• _ASSIGNED TASK_:
Your answer should be every line of the records that contains the word "Jakarta", copied as it stands.

• _Items from a dataset_:

-------

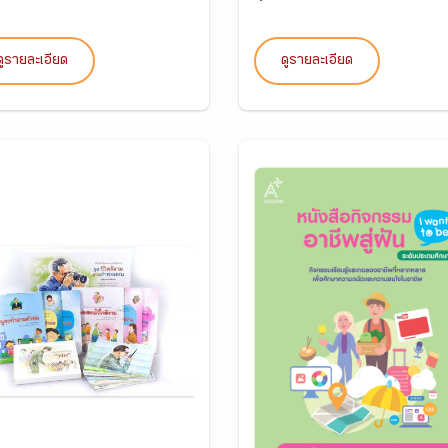
ดูรายละเอียด
ดูรายละเอียด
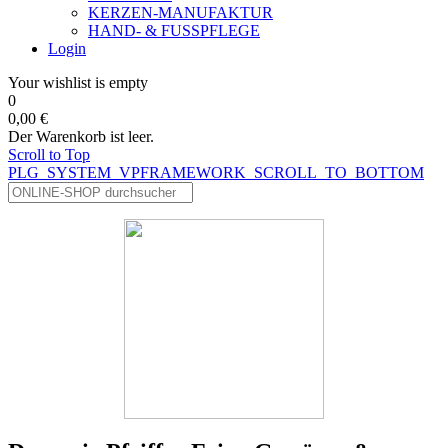
KERZEN-MANUFAKTUR
HAND- & FUSSPFLEGE
Login
Your wishlist is empty
0
0,00 €
Der Warenkorb ist leer.
Scroll to Top
PLG_SYSTEM_VPFRAMEWORK_SCROLL_TO_BOTTOM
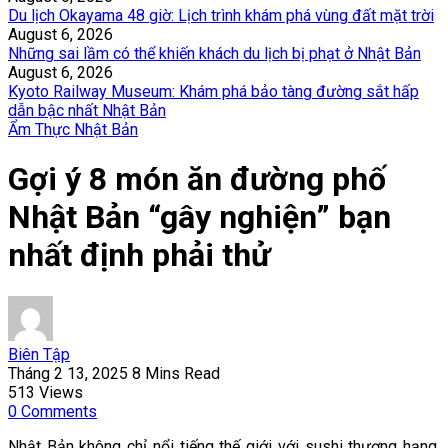
Du lịch Okayama 48 giờ: Lịch trình khám phá vùng đất mặt trời
August 6, 2026
Những sai lầm có thể khiến khách du lịch bị phạt ở Nhật Bản
August 6, 2026
Kyoto Railway Museum: Khám phá bảo tàng đường sắt hấp
dẫn bậc nhất Nhật Bản
Ẩm Thực Nhật Bản
Gợi ý 8 món ăn đường phố
Nhật Bản “gây nghiện” bạn
nhất định phải thử
Biên Tập
Tháng 2 13, 2025
8 Mins Read
513
Views
0
Comments
Nhật Bản không chỉ nổi tiếng thế giới với sushi thượng hạng,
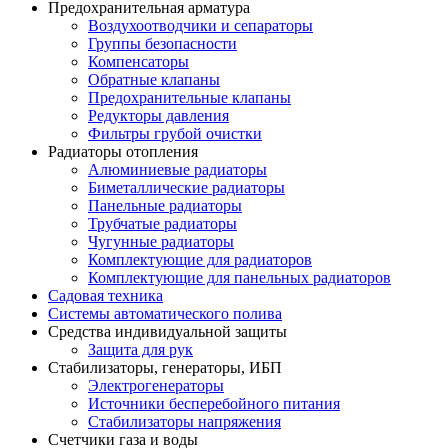
Предохранительная арматура
Воздухоотводчики и сепараторы
Группы безопасности
Компенсаторы
Обратные клапаны
Предохранительные клапаны
Редукторы давления
Фильтры грубой очистки
Радиаторы отопления
Алюминиевые радиаторы
Биметаллические радиаторы
Панельные радиаторы
Трубчатые радиаторы
Чугунные радиаторы
Комплектующие для радиаторов
Комплектующие для панельных радиаторов
Садовая техника
Системы автоматического полива
Средства индивидуальной защиты
Защита для рук
Стабилизаторы, генераторы, ИБП
Электрогенераторы
Источники бесперебойного питания
Стабилизаторы напряжения
Счетчики газа и воды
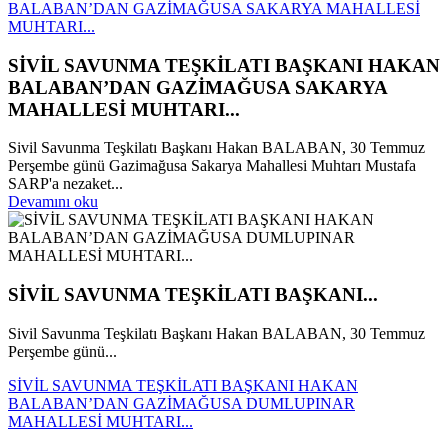
BALABAN’DAN GAZİMAĞUSA SAKARYA MAHALLESİ
MUHTARI...
SİVİL SAVUNMA TEŞKİLATI BAŞKANI HAKAN
BALABAN’DAN GAZİMAĞUSA SAKARYA
MAHALLESİ MUHTARI...
Sivil Savunma Teşkilatı Başkanı Hakan BALABAN, 30 Temmuz
Perşembe günü Gazimağusa Sakarya Mahallesi Muhtarı Mustafa
SARP'a nezaket...
Devamını oku
SİVİL SAVUNMA TEŞKİLATI BAŞKANI...
Sivil Savunma Teşkilatı Başkanı Hakan BALABAN, 30 Temmuz
Perşembe günü...
SİVİL SAVUNMA TEŞKİLATI BAŞKANI HAKAN
BALABAN’DAN GAZİMAĞUSA DUMLUPINAR
MAHALLESİ MUHTARI...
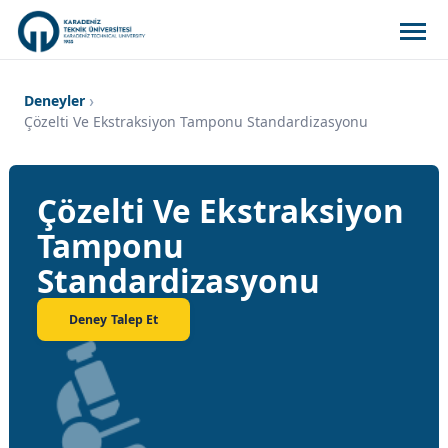
Deneyler
Çözelti Ve Ekstraksiyon Tamponu Standardizasyonu
Çözelti Ve Ekstraksiyon
Tamponu
Standardizasyonu
Deney Talep Et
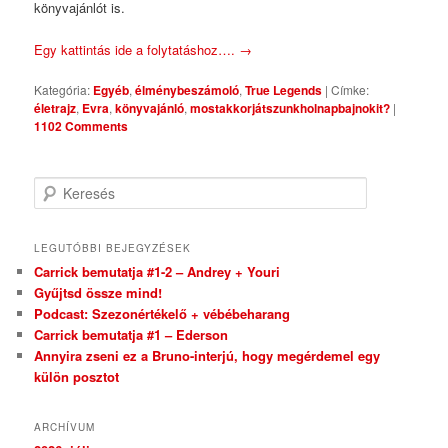
könyvajánlót is.
Egy kattintás ide a folytatáshoz….
→
Kategória:
Egyéb
,
élménybeszámoló
,
True Legends
|
Címke:
életrajz
,
Evra
,
könyvajánló
,
mostakkorjátszunkholnapbajnokit?
|
1102 Comments
Keresés
LEGUTÓBBI BEJEGYZÉSEK
Carrick bemutatja #1-2 – Andrey + Youri
Gyűjtsd össze mind!
Podcast: Szezonértékelő + vébébeharang
Carrick bemutatja #1 – Ederson
Annyira zseni ez a Bruno-interjú, hogy megérdemel egy
külön posztot
ARCHÍVUM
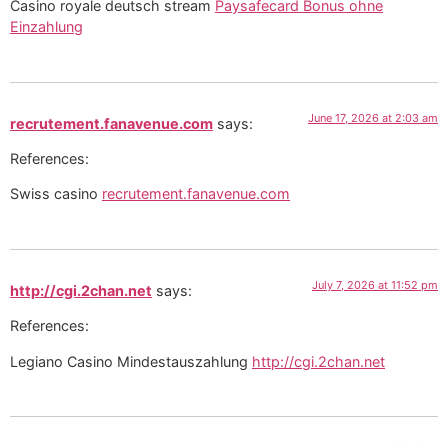
Casino royale deutsch stream
Paysafecard Bonus ohne
Einzahlung
June 17, 2026 at 2:03 am
recrutement.fanavenue.com
says:
References:
Swiss casino
recrutement.fanavenue.com
July 7, 2026 at 11:52 pm
http://cgi.2chan.net
says:
References:
Legiano Casino Mindestauszahlung
http://cgi.2chan.net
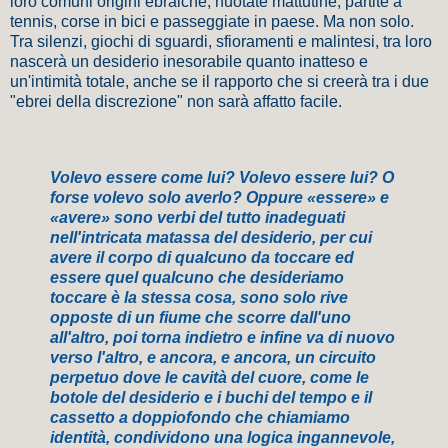
loro comuni origini ebraiche, nuotate mattutine, partite a
tennis, corse in bici e passeggiate in paese. Ma non solo.
Tra silenzi, giochi di sguardi, sfioramenti e malintesi, tra loro
nascerà un desiderio inesorabile quanto inatteso e
un'intimità totale, anche se il rapporto che si creerà tra i due
"ebrei della discrezione" non sarà affatto facile.
Volevo essere come lui? Volevo essere lui? O
forse volevo solo averlo? Oppure «essere» e
«avere» sono verbi del tutto inadeguati
nell'intricata matassa del desiderio, per cui
avere il corpo di qualcuno da toccare ed
essere quel qualcuno che desideriamo
toccare è la stessa cosa, sono solo rive
opposte di un fiume che scorre dall'uno
all'altro, poi torna indietro e infine va di nuovo
verso l'altro, e ancora, e ancora, un circuito
perpetuo dove le cavità del cuore, come le
botole del desiderio e i buchi del tempo e il
cassetto a doppiofondo che chiamiamo
identità, condividono una logica ingannevole,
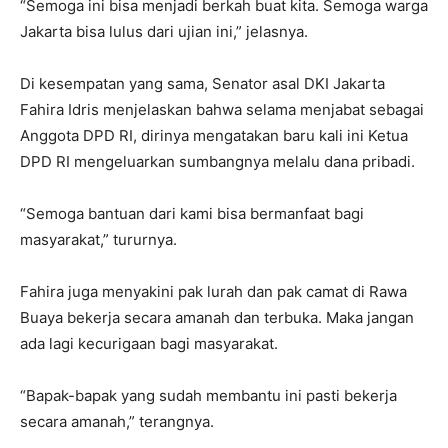
“Semoga ini bisa menjadi berkah buat kita. Semoga warga
Jakarta bisa lulus dari ujian ini,” jelasnya.
Di kesempatan yang sama, Senator asal DKI Jakarta
Fahira Idris menjelaskan bahwa selama menjabat sebagai
Anggota DPD RI, dirinya mengatakan baru kali ini Ketua
DPD RI mengeluarkan sumbangnya melalu dana pribadi.
“Semoga bantuan dari kami bisa bermanfaat bagi
masyarakat,” tururnya.
Fahira juga menyakini pak lurah dan pak camat di Rawa
Buaya bekerja secara amanah dan terbuka. Maka jangan
ada lagi kecurigaan bagi masyarakat.
“Bapak-bapak yang sudah membantu ini pasti bekerja
secara amanah,” terangnya.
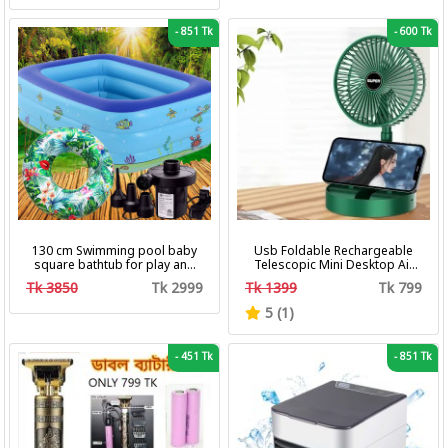
-
851 Tk
-
600 Tk
130 cm Swimming pool baby
Usb Foldable Rechargeable
square bathtub for play and
Telescopic Mini Desktop Air
bath with pumper & Ring
Fan 3 In 1 Camping Portable
Tk 3850
Tk 2999
Tk 1399
Tk 799
Battery Fan
5 (1)
-
451 Tk
-
851 Tk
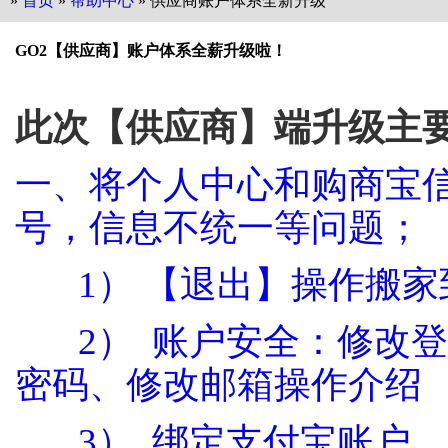
»
首页
»
帮助中心
» 供应商账户体系全新升级
GO2【供应商】账户体系全薪升级啦！
此次【供应商】端升级主
一、将个人中心和购商宝
号，信息不统一等问题；
1） 【退出】操作搬
2） 账户安全：修改登
密码、修改邮箱操作介绍
3） 绑定支付宝账户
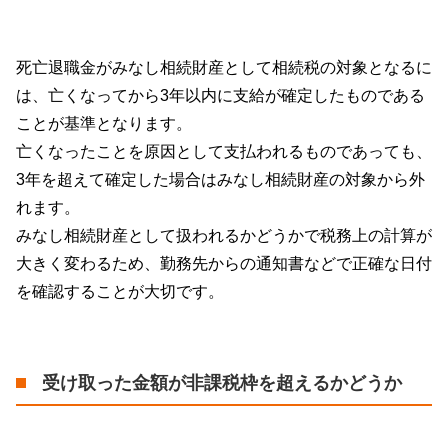
死亡退職金がみなし相続財産として相続税の対象となるに
は、亡くなってから3年以内に支給が確定したものである
ことが基準となります。
亡くなったことを原因として支払われるものであっても、
3年を超えて確定した場合はみなし相続財産の対象から外
れます。
みなし相続財産として扱われるかどうかで税務上の計算が
大きく変わるため、勤務先からの通知書などで正確な日付
を確認することが大切です。
受け取った金額が非課税枠を超えるかどうか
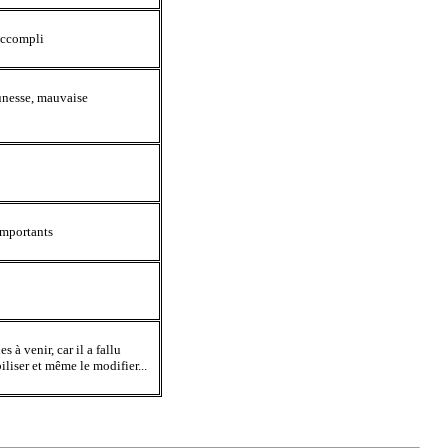
 accompli
eunesse, mauvaise
importants
 à venir, car il a fallu
iliser et même le modifier...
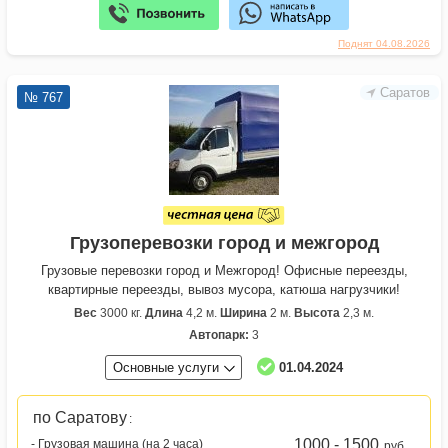
Поднят 04.08.2026
Саратов
№ 767
Грузоперевозки город и межгород
Грузовые перевозки город и Межгород! Офисные переезды,
квартирные переезды, вывоз мусора, катюша нагрузчики!
Вес
3000 кг.
Длина
4,2 м.
Ширина
2 м.
Высота
2,3 м.
Автопарк:
3
Основные услуги
01.04.2024
по Саратову
:
1000 - 1500
- Грузовая машина (на 2 часа)
руб.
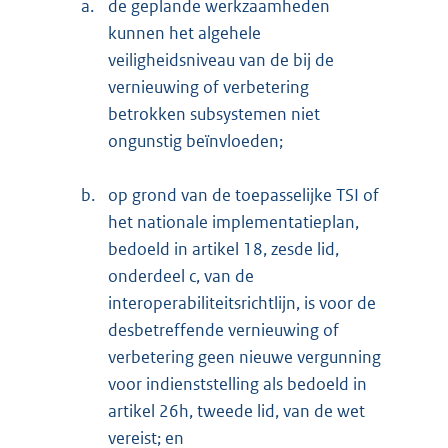
a.
de geplande werkzaamheden
kunnen het algehele
veiligheidsniveau van de bij de
vernieuwing of verbetering
betrokken subsystemen niet
ongunstig beïnvloeden;
b.
op grond van de toepasselijke TSI of
het nationale implementatieplan,
bedoeld in artikel 18, zesde lid,
onderdeel c, van de
interoperabiliteitsrichtlijn, is voor de
desbetreffende vernieuwing of
verbetering geen nieuwe vergunning
voor indienststelling als bedoeld in
artikel 26h, tweede lid, van de wet
vereist; en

-------

• _WRITTEN REPLY_:
Jakarta bisa lulus dari ujian ini,” jelasnya.
Di kesempatan yang sama, Senator asal DKI Jakarta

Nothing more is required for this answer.